Last Friday, the new Employment Equity Regulations were published in Parliament.
“These draconian regulations are the ANC’s attempt to bring back Verwoerdian-style population control and will have a devastating effect on job creation,” said Kenneth Mubu, the DA Shadow Minister of Labour.
According to the new Regulations, companies that employ more than 150 people will have to use the “national economically active population” demographics for three upper levels (top and senior management and professionally qualified) and an average of national and regional demographic for the three lower levels (skilled, semi-skilled and unskilled technical) as a guide when determining targets.
Companies that employ less than 150 people will have to use the “national economically active population” demographics for two upper levels and an average of national and the regional demographic for four lower levels.

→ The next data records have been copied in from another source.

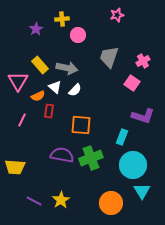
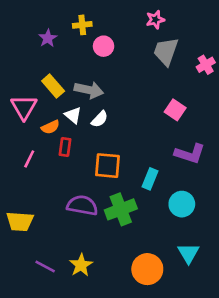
gray trapezoid: (109, 57) -> (166, 51), moved
pink cross: (143, 61) -> (206, 65), moved
cyan rectangle: (122, 137) -> (150, 179), moved
cyan circle: (133, 165) -> (182, 204), moved, size x0.7

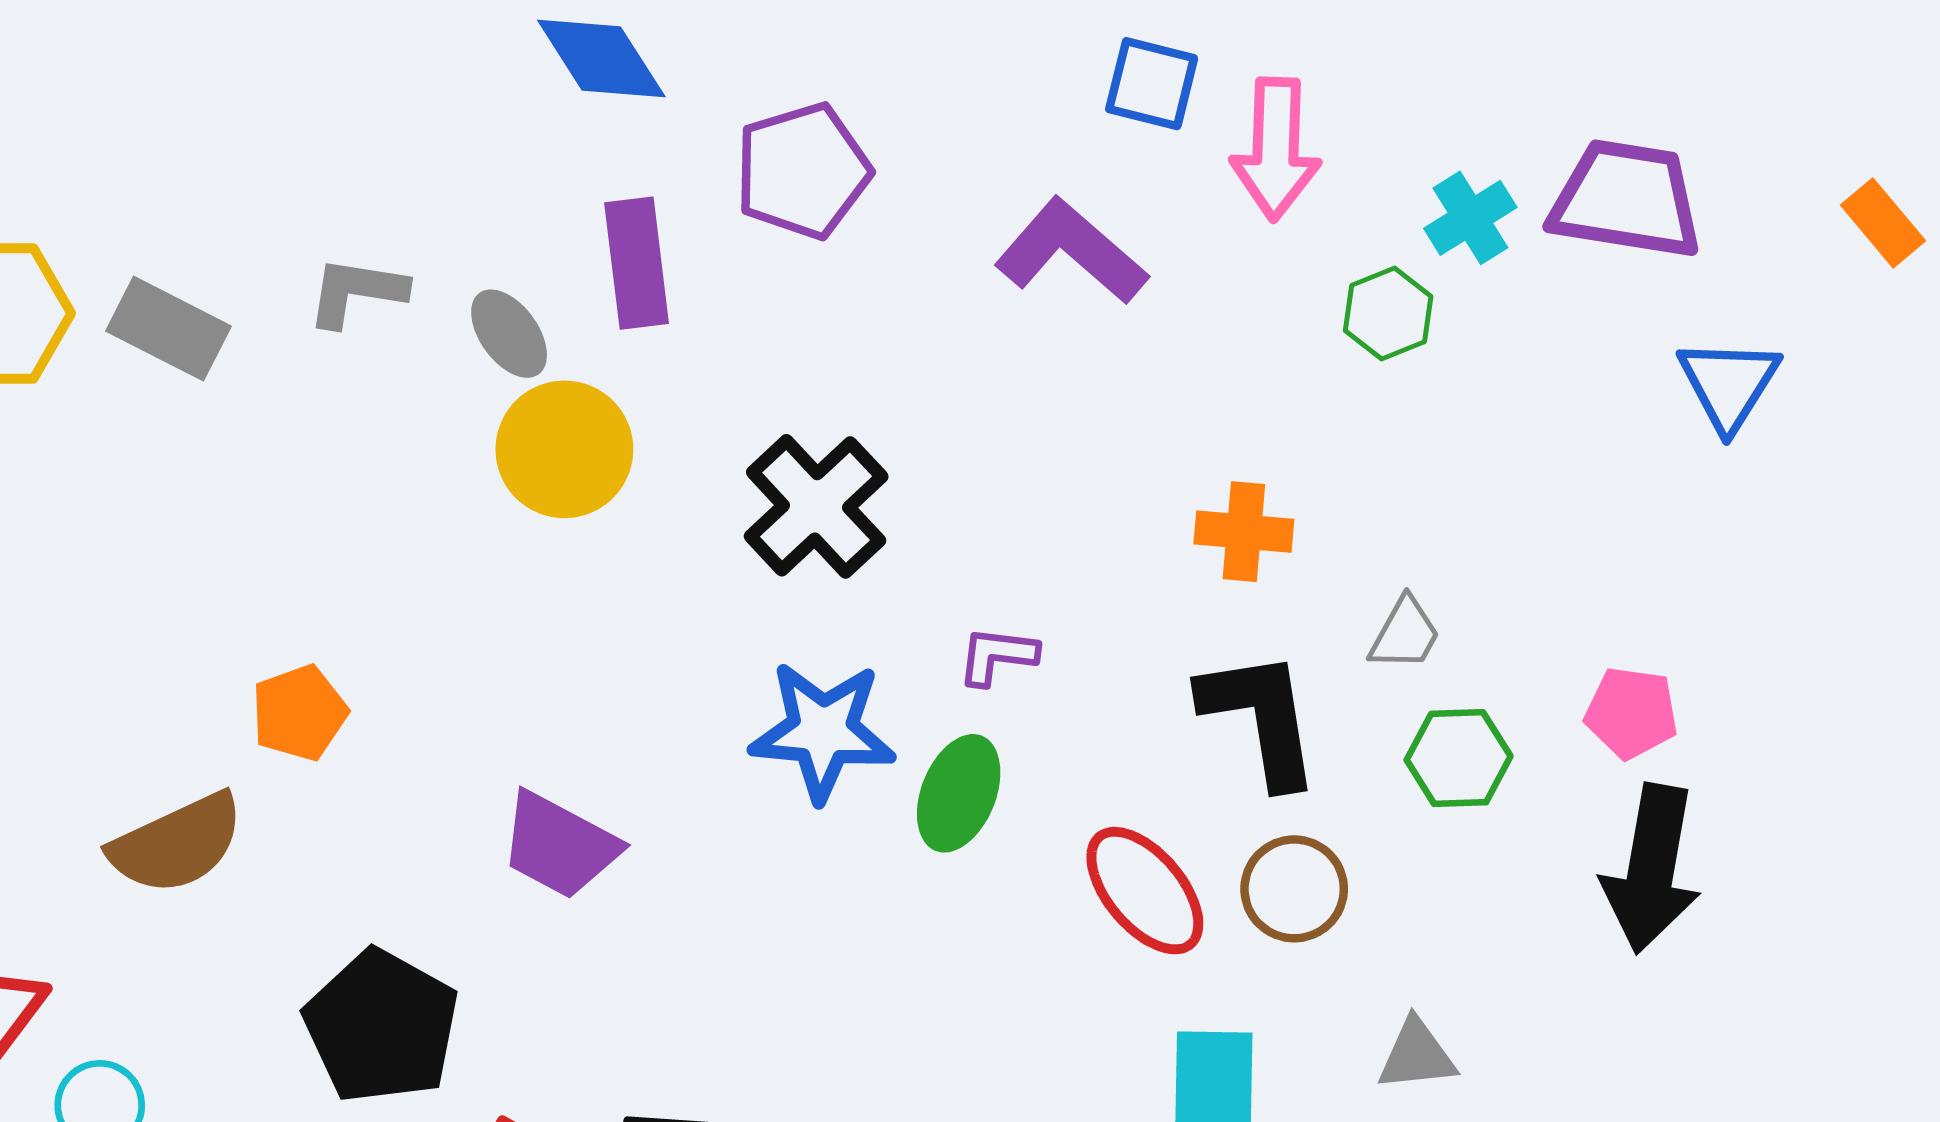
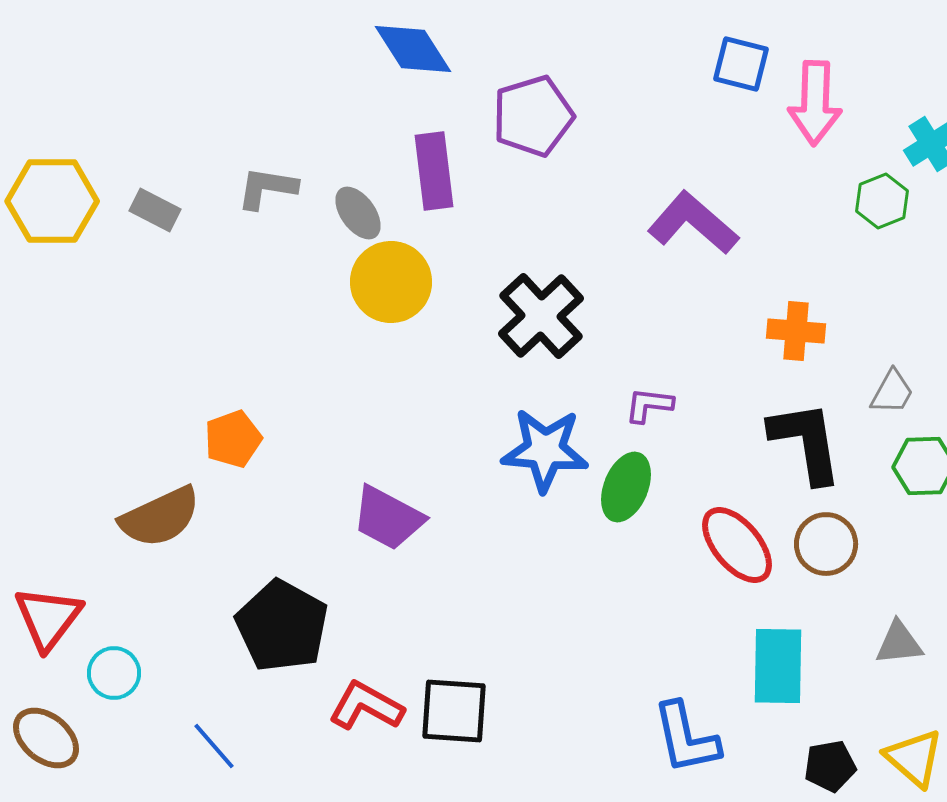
purple L-shape: (1071, 251) -> (693, 223), moved
gray rectangle: (168, 329) -> (155, 210), size x0.7

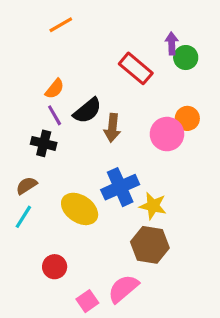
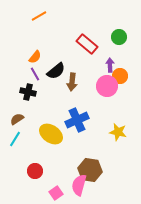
purple arrow: (172, 43) -> (110, 65), moved
yellow star: (153, 206) -> (118, 132), moved
brown hexagon: (150, 245) -> (90, 170), moved
pink semicircle: (123, 289) -> (79, 185), turned -35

Instead of focusing on top-down quotas, the Department of Labour should be focused on building skills and capacity so that all previously disadvantaged South Africans can be genuinely empowered.
Last November, the Supreme Court of Appeal found attempts to achieve employment equity through the imposition of racial quotas was unfair under the Constitution and therefore illegal.
This year the Labour Court also ruled that the Department of Correctional Services had to abide by a similar ruling.
These regulations will also have a major impact on employment in provinces like the Western Cape, Northern Cape and KwaZulu-Natal where the provincial demographics are very different from the national demographics.
They will also have a massive impact in Kouga, where our demographics also vary considerably from the national demographics.
Members of minority population groups like the coloured and Indian community will be denied employment, promotion and might even face retrenchment simply to meet these skewed and arbitrary quotas.
In 2010, then Director General of Labour and government Spokesperson, Jimmy Manyi claimed that: “Indians, we should be having only 3% [of positions on management]. They are sitting at 5.9. I call it the power of bargaining. Indians have bargained their way to the top.” That same year Manyi also claimed that there was an “over-supply” and “over-concentration” of coloured people in the Western Cape.
It would appear that Manyi’s approach to employment equity is still entrenched within his former department. These regulations will only serve to make our labour relations system more rigid and in doing so undermine job creation and economic growth.